◆ EXERCISE DESCRIPTION
Repeat the records below exactly as they appear, leaving out any pictures.

(Saved entries)
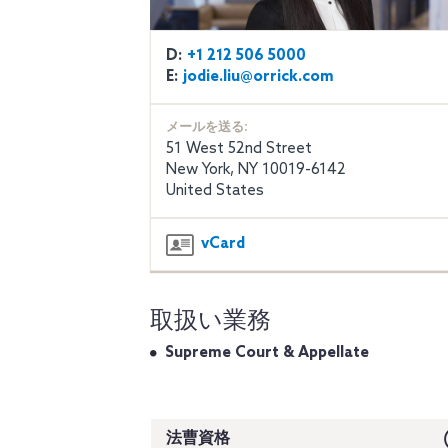
D:
+1 212 506 5000
E:
jodie.liu@orrick.com
メールを送る:
51 West 52nd Street
New York, NY 10019-6142
United States
vCard
取扱い業務
Supreme Court & Appellate
法曹資格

◆ FINAL ANSWER
D:
+1 212 506 5000
E:
jodie.liu@orrick.com
メールを送る:
51 West 52nd Street
New York, NY 10019-6142
United States
vCard
取扱い業務
Supreme Court & Appellate
法曹資格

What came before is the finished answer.